#### REQUIRED ACTION:
Nothing but the pictures is dropped; write out all the remaining data below exactly.

== == ==

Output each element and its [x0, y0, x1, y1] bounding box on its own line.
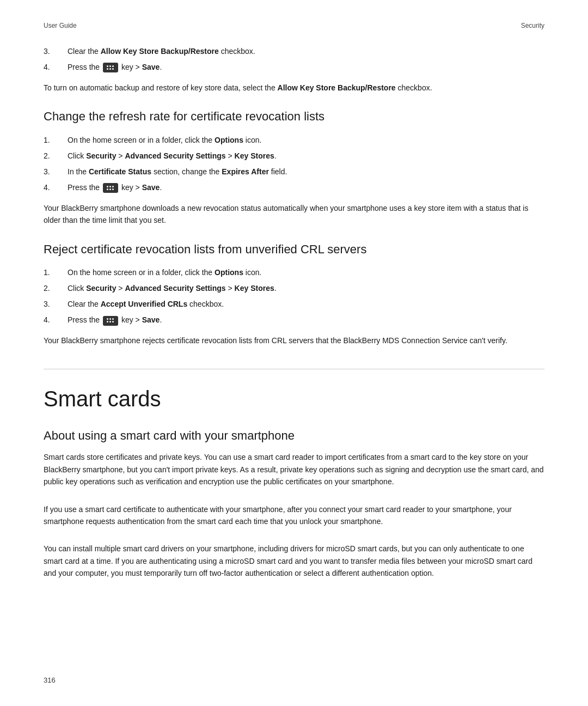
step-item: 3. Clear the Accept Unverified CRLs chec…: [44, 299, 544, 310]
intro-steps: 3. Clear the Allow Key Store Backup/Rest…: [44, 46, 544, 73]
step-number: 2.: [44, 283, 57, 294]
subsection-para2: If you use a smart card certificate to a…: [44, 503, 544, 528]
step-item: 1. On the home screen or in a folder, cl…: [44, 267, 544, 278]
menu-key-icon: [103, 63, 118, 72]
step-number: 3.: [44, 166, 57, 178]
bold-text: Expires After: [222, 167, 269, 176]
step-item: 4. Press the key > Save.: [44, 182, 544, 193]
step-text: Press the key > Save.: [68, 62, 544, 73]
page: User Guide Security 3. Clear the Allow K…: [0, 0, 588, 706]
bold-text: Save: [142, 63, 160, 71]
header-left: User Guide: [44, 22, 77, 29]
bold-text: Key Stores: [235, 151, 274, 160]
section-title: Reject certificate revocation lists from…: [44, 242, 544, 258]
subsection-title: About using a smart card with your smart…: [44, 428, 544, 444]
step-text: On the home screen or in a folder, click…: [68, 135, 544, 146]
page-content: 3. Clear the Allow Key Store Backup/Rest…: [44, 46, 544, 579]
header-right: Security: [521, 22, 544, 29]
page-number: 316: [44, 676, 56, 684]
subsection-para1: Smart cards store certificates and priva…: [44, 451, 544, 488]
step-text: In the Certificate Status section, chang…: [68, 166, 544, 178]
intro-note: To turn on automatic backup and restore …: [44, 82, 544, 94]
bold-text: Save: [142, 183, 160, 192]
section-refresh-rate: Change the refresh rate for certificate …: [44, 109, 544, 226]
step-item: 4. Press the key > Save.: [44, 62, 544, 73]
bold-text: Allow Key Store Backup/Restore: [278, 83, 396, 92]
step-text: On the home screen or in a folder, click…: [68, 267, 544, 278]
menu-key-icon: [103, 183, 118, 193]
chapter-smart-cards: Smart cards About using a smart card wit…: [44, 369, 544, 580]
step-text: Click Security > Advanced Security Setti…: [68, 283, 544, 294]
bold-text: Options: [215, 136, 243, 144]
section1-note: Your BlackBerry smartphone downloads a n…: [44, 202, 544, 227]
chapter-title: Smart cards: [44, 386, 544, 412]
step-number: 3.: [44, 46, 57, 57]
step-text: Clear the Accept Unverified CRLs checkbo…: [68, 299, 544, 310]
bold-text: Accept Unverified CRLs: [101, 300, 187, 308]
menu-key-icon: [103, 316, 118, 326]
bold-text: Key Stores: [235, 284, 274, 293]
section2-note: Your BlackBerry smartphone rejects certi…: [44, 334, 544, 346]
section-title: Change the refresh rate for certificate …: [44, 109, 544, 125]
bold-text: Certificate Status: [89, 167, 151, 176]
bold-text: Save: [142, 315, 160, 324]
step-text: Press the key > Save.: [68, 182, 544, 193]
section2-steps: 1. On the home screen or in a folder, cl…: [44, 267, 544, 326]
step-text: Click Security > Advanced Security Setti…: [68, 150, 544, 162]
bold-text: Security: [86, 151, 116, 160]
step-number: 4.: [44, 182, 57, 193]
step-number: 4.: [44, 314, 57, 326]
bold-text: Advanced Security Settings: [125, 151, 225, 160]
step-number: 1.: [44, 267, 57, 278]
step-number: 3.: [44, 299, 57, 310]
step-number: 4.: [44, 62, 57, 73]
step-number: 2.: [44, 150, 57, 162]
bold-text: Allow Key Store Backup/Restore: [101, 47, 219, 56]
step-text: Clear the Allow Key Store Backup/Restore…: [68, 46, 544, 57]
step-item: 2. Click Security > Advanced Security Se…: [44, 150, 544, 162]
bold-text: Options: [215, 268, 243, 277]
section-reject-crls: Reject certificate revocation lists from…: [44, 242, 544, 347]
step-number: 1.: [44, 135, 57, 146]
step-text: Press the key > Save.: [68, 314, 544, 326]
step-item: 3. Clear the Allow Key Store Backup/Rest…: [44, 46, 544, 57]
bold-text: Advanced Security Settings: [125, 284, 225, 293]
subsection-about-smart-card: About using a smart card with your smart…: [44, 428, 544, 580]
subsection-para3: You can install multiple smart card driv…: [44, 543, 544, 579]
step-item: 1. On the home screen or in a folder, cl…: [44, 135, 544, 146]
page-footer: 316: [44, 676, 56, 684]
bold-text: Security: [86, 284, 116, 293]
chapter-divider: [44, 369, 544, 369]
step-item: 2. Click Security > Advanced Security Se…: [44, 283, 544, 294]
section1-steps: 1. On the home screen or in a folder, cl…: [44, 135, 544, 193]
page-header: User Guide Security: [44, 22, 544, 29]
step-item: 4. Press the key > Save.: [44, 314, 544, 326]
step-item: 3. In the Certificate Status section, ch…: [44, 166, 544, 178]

== == ==

#### SOLUTION TO THIS PROBLEM:
Output each element and its [x0, y0, x1, y1] bounding box on its own line.
step-item: 3. Clear the Accept Unverified CRLs chec…: [44, 299, 544, 310]
intro-steps: 3. Clear the Allow Key Store Backup/Rest…: [44, 46, 544, 73]
step-number: 2.: [44, 283, 57, 294]
subsection-para2: If you use a smart card certificate to a…: [44, 503, 544, 528]
step-item: 1. On the home screen or in a folder, cl…: [44, 267, 544, 278]
menu-key-icon: [103, 63, 118, 72]
step-number: 3.: [44, 166, 57, 178]
bold-text: Expires After: [222, 167, 269, 176]
step-item: 4. Press the key > Save.: [44, 182, 544, 193]
step-text: Press the key > Save.: [68, 62, 544, 73]
page: User Guide Security 3. Clear the Allow K…: [0, 0, 588, 706]
bold-text: Save: [142, 63, 160, 71]
header-left: User Guide: [44, 22, 77, 29]
bold-text: Key Stores: [235, 151, 274, 160]
section-title: Reject certificate revocation lists from…: [44, 242, 544, 258]
subsection-title: About using a smart card with your smart…: [44, 428, 544, 444]
step-text: On the home screen or in a folder, click…: [68, 135, 544, 146]
page-content: 3. Clear the Allow Key Store Backup/Rest…: [44, 46, 544, 579]
header-right: Security: [521, 22, 544, 29]
page-number: 316: [44, 676, 56, 684]
subsection-para1: Smart cards store certificates and priva…: [44, 451, 544, 488]
step-text: In the Certificate Status section, chang…: [68, 166, 544, 178]
intro-note: To turn on automatic backup and restore …: [44, 82, 544, 94]
bold-text: Save: [142, 183, 160, 192]
section-refresh-rate: Change the refresh rate for certificate …: [44, 109, 544, 226]
step-item: 4. Press the key > Save.: [44, 62, 544, 73]
bold-text: Allow Key Store Backup/Restore: [278, 83, 396, 92]
step-text: On the home screen or in a folder, click…: [68, 267, 544, 278]
menu-key-icon: [103, 183, 118, 193]
chapter-smart-cards: Smart cards About using a smart card wit…: [44, 369, 544, 580]
step-text: Click Security > Advanced Security Setti…: [68, 283, 544, 294]
bold-text: Options: [215, 136, 243, 144]
section1-note: Your BlackBerry smartphone downloads a n…: [44, 202, 544, 227]
chapter-title: Smart cards: [44, 386, 544, 412]
step-number: 3.: [44, 46, 57, 57]
step-text: Clear the Accept Unverified CRLs checkbo…: [68, 299, 544, 310]
bold-text: Accept Unverified CRLs: [101, 300, 187, 308]
menu-key-icon: [103, 316, 118, 326]
bold-text: Key Stores: [235, 284, 274, 293]
section2-note: Your BlackBerry smartphone rejects certi…: [44, 334, 544, 346]
section-title: Change the refresh rate for certificate …: [44, 109, 544, 125]
bold-text: Certificate Status: [89, 167, 151, 176]
bold-text: Save: [142, 315, 160, 324]
step-text: Press the key > Save.: [68, 182, 544, 193]
section2-steps: 1. On the home screen or in a folder, cl…: [44, 267, 544, 326]
step-text: Click Security > Advanced Security Setti…: [68, 150, 544, 162]
bold-text: Security: [86, 151, 116, 160]
step-number: 4.: [44, 182, 57, 193]
step-number: 4.: [44, 314, 57, 326]
bold-text: Advanced Security Settings: [125, 151, 225, 160]
step-number: 1.: [44, 267, 57, 278]
step-number: 3.: [44, 299, 57, 310]
step-number: 4.: [44, 62, 57, 73]
step-number: 2.: [44, 150, 57, 162]
bold-text: Allow Key Store Backup/Restore: [101, 47, 219, 56]
step-text: Clear the Allow Key Store Backup/Restore…: [68, 46, 544, 57]
step-item: 2. Click Security > Advanced Security Se…: [44, 150, 544, 162]
bold-text: Options: [215, 268, 243, 277]
section-reject-crls: Reject certificate revocation lists from…: [44, 242, 544, 347]
step-number: 1.: [44, 135, 57, 146]
step-text: Press the key > Save.: [68, 314, 544, 326]
step-item: 3. Clear the Allow Key Store Backup/Rest…: [44, 46, 544, 57]
bold-text: Advanced Security Settings: [125, 284, 225, 293]
subsection-about-smart-card: About using a smart card with your smart…: [44, 428, 544, 580]
subsection-para3: You can install multiple smart card driv…: [44, 543, 544, 579]
step-item: 1. On the home screen or in a folder, cl…: [44, 135, 544, 146]
page-footer: 316: [44, 676, 56, 684]
bold-text: Security: [86, 284, 116, 293]
chapter-divider: [44, 369, 544, 369]
step-item: 2. Click Security > Advanced Security Se…: [44, 283, 544, 294]
section1-steps: 1. On the home screen or in a folder, cl…: [44, 135, 544, 193]
page-header: User Guide Security: [44, 22, 544, 29]
step-item: 4. Press the key > Save.: [44, 314, 544, 326]
step-item: 3. In the Certificate Status section, ch…: [44, 166, 544, 178]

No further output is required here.